Das deutsch-britische Fintech will sein starkes Wachstum weiter beschleunigen – und nimmt dafür wieder rote Zahlen in Kauf.

Mehr als 1,5 Millionen Geschäftskunden in acht Jahren: Über mangelndes Wachstum konnte sich SumUp bisher nicht beklagen. Doch nun will das Fintech mit Hauptsitz in London bei der Expansion noch einmal einen Gang hochschalten: Beim Jahresumsatz ist ein Plus von 120 Prozent geplant, bis Ende des kommenden Jahres soll das aktuell schon über 1.500 Mitarbeiter große Team verdoppelt werden.

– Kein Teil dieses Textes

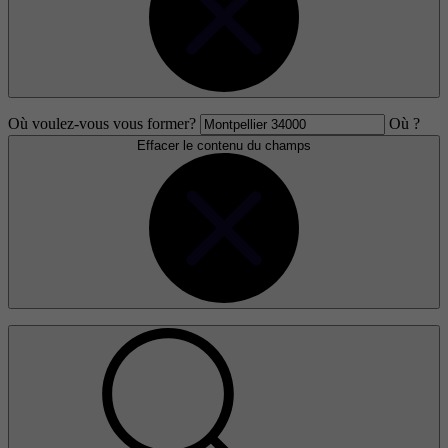
Où voulez-vous vous former?
Où ?
Effacer le contenu du champs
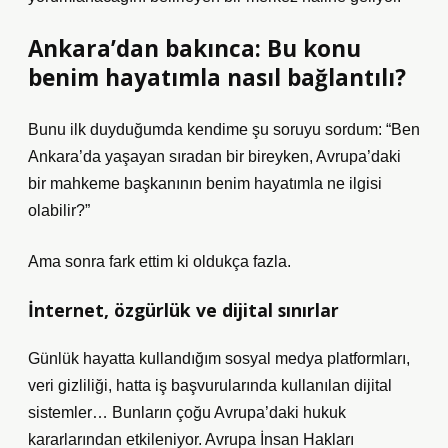
Ankara’dan bakınca: Bu konu
benim hayatımla nasıl bağlantılı?
Bunu ilk duyduğumda kendime şu soruyu sordum: “Ben
Ankara’da yaşayan sıradan bir bireyken, Avrupa’daki
bir mahkeme başkanının benim hayatımla ne ilgisi
olabilir?”
Ama sonra fark ettim ki oldukça fazla.
İnternet, özgürlük ve dijital sınırlar
Günlük hayatta kullandığım sosyal medya platformları,
veri gizliliği, hatta iş başvurularında kullanılan dijital
sistemler… Bunların çoğu Avrupa’daki hukuk
kararlarından etkileniyor. Avrupa İnsan Hakları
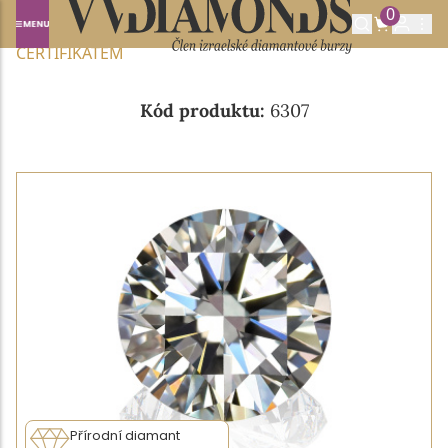
0
Domů
NABÍDKA DIAMANTŮ
0.50CT E/SI1 S GIA
CERTIFIKÁTEM
Kód produktu:
6307
Přírodní diamant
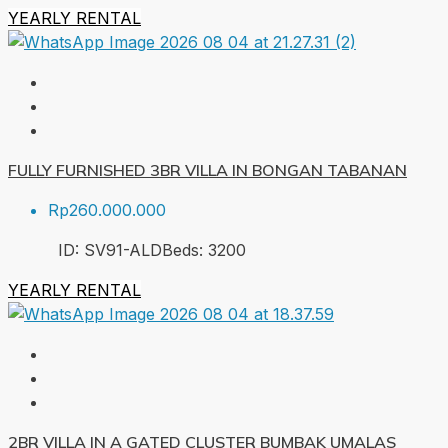
YEARLY RENTAL
FULLY FURNISHED 3BR VILLA IN BONGAN TABANAN
Rp260.000.000
ID:
SV91-ALD
Beds:
3
200
YEARLY RENTAL
2BR VILLA IN A GATED CLUSTER BUMBAK UMALAS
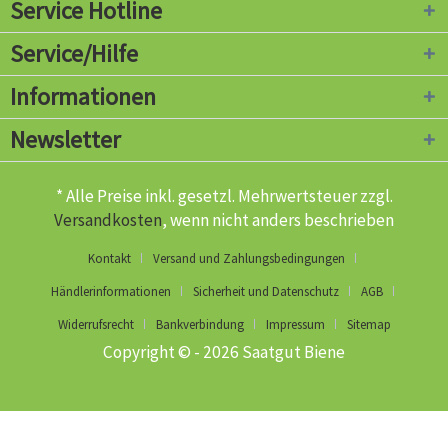
Service Hotline
Service/Hilfe
Informationen
Newsletter
* Alle Preise inkl. gesetzl. Mehrwertsteuer zzgl.
Versandkosten
, wenn nicht anders beschrieben
Kontakt
Versand und Zahlungsbedingungen
Händlerinformationen
Sicherheit und Datenschutz
AGB
Widerrufsrecht
Bankverbindung
Impressum
Sitemap
Copyright © - 2026 Saatgut Biene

Wie das 2011 von fünf Deutschen gegründete Unternehmen heute mitteilte, hat es für die ambitionierten Wachstumsziele nun neue Geldgeber gefunden. Satte 330 Millionen Euro kommen von der US-Bank Goldman Sachs, dem Finanzinvestor Bain Capital sowie den Investmentfirmen HPS Investment Partners und TPG Sixth Street Partners. Das Geld werde in den Ausbau der Kundenbasis und die Entwicklung neuer Produkte fließen, erklärte SumUp-Mitgründer Marc-Alexander Christ.

Das Start-up ist spezialisiert auf mobile Kartenlesegeräte für bargeldloses Bezahlen. Zielgruppe sind kleine Händler, Gastronomiebetriebe und Taxiunternehmen, für die sich die Anschaffung herkömmlicher Bezahlterminals nicht lohnt. Vor drei Jahren hatte SumUp den von Rocket Internet lancierten Konkurrenten Payeleven übernommen. Zu den größten Wettbewerbern gehören aktuell das schwedische Unternehmen iZettle, das seit einem Jahr zum Bezahldienstleister Paypal gehört, und Square aus den USA.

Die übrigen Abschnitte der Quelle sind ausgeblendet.